(Data items)
= = = = =
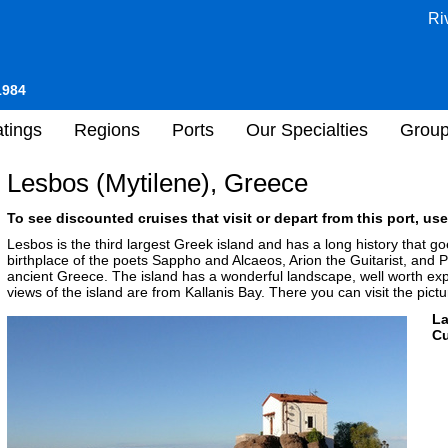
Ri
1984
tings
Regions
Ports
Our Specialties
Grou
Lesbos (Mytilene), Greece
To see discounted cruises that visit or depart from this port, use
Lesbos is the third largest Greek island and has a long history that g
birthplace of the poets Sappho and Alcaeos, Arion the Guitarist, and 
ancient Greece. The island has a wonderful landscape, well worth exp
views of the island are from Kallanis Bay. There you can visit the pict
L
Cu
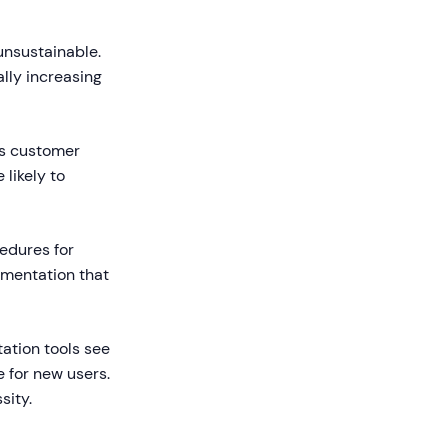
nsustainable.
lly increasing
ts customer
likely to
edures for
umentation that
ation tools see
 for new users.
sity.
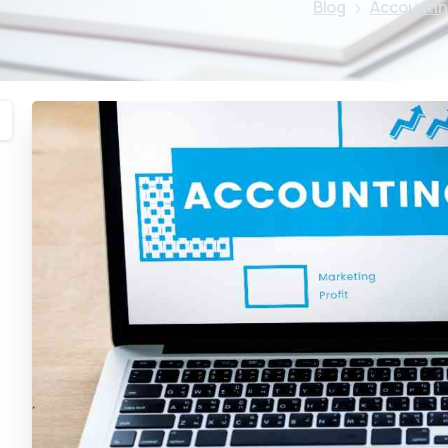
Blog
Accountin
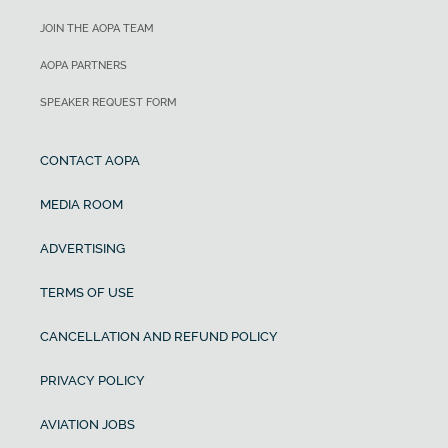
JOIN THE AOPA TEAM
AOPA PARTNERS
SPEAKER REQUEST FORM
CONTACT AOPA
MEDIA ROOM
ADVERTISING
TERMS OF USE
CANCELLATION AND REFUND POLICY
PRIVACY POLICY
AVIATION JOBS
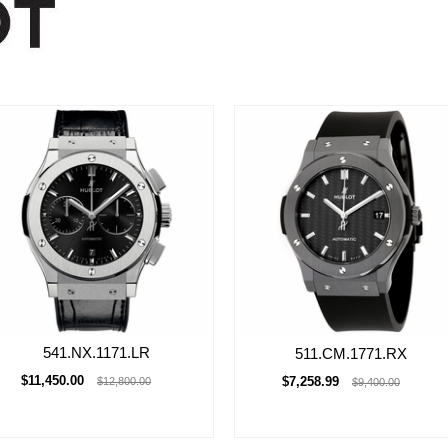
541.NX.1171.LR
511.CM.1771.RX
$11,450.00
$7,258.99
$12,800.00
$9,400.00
= = = = =
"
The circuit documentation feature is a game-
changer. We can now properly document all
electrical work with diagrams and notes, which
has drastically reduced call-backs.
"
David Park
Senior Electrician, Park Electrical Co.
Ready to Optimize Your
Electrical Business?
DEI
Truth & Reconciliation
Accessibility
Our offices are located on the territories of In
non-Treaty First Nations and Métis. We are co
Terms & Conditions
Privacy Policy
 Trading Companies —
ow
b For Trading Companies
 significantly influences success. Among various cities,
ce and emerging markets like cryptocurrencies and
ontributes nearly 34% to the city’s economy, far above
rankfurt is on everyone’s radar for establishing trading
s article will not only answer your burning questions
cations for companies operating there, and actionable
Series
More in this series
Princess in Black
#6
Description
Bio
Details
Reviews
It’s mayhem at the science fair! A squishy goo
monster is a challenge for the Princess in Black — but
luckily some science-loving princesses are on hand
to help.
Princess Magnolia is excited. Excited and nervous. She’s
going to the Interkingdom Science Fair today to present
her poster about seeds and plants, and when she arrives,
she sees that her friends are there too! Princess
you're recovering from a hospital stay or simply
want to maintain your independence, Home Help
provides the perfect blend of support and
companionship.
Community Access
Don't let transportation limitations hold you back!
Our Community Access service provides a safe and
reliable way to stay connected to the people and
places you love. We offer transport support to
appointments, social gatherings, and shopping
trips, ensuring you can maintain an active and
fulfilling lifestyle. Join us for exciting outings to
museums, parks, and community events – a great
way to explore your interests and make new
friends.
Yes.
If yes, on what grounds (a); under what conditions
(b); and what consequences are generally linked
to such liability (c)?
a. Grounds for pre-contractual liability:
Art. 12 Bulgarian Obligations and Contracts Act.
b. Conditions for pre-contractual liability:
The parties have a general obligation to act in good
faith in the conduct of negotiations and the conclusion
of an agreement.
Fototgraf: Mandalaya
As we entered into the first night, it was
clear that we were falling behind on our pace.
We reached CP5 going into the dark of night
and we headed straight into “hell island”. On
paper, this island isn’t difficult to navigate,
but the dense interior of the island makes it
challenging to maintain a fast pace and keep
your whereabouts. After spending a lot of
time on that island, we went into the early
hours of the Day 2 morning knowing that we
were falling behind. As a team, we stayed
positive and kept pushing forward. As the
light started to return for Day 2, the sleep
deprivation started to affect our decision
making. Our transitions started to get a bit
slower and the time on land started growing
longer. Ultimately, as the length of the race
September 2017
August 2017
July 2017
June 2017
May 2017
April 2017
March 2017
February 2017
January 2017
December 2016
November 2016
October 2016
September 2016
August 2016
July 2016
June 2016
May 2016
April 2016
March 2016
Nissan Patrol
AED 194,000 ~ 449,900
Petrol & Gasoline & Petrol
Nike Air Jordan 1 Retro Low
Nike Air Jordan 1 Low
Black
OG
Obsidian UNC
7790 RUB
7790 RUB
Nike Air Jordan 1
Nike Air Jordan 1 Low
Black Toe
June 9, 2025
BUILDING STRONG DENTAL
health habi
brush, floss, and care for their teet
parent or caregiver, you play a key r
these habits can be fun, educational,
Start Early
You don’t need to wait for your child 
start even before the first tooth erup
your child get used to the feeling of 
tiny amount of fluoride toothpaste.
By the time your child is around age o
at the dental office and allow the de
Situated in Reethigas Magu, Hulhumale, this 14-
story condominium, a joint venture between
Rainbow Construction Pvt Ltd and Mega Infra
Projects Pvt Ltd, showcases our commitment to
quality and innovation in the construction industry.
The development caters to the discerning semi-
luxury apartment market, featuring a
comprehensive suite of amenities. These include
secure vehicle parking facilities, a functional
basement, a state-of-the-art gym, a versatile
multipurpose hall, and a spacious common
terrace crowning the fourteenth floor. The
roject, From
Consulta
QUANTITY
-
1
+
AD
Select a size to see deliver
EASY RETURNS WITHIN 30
= = = = =
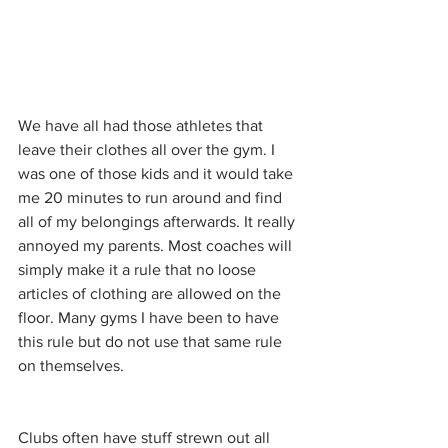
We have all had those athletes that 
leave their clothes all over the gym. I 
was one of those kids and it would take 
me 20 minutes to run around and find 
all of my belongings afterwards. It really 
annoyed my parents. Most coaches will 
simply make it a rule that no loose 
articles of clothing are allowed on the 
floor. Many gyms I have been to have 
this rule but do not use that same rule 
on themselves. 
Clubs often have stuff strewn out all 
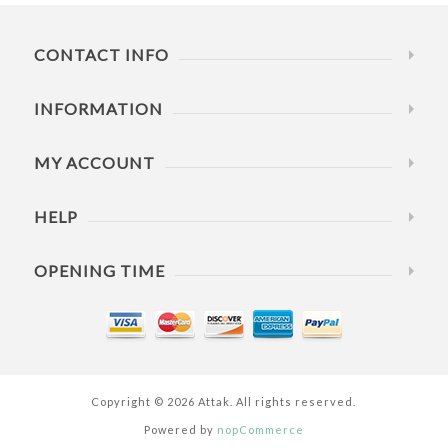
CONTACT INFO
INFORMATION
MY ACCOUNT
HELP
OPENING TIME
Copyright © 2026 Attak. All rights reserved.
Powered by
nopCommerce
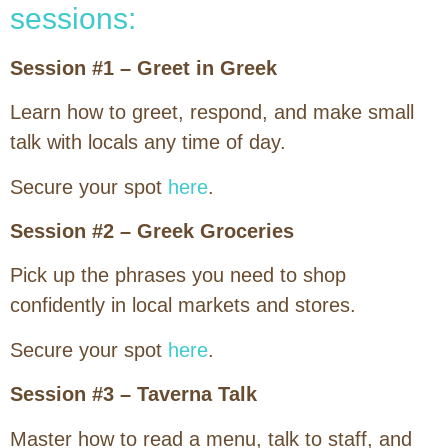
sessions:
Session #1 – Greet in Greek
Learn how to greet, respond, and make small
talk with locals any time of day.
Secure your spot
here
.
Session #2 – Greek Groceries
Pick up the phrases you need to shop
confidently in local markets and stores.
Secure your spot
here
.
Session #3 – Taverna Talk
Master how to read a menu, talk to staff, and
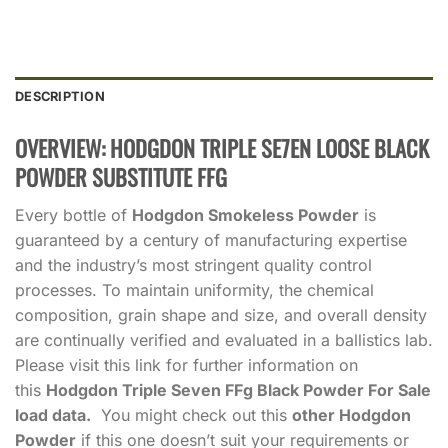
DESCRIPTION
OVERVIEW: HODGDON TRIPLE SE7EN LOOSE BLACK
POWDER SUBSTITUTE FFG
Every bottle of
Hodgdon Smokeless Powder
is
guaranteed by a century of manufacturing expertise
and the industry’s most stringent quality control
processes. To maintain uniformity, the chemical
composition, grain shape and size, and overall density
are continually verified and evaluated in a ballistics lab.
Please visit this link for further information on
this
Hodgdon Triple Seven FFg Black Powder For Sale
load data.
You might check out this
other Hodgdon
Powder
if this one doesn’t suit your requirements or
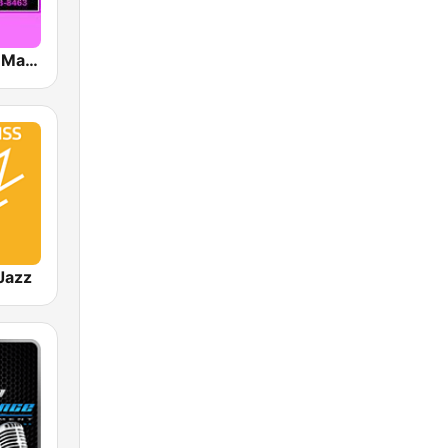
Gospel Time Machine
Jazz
= = = = =
## TASK DETAILS
Because only one stretch of the records is wanted, please output the lines from the one holding "all of my belongings afterwards. It really" through the one holding "CONTACT INFO" exactly, both included, and leave every picture out.

## ANSWER SECTION
all of my belongings afterwards. It really 
annoyed my parents. Most coaches will 
simply make it a rule that no loose 
articles of clothing are allowed on the 
floor. Many gyms I have been to have 
this rule but do not use that same rule 
on themselves. 
Clubs often have stuff strewn out all 
CONTACT INFO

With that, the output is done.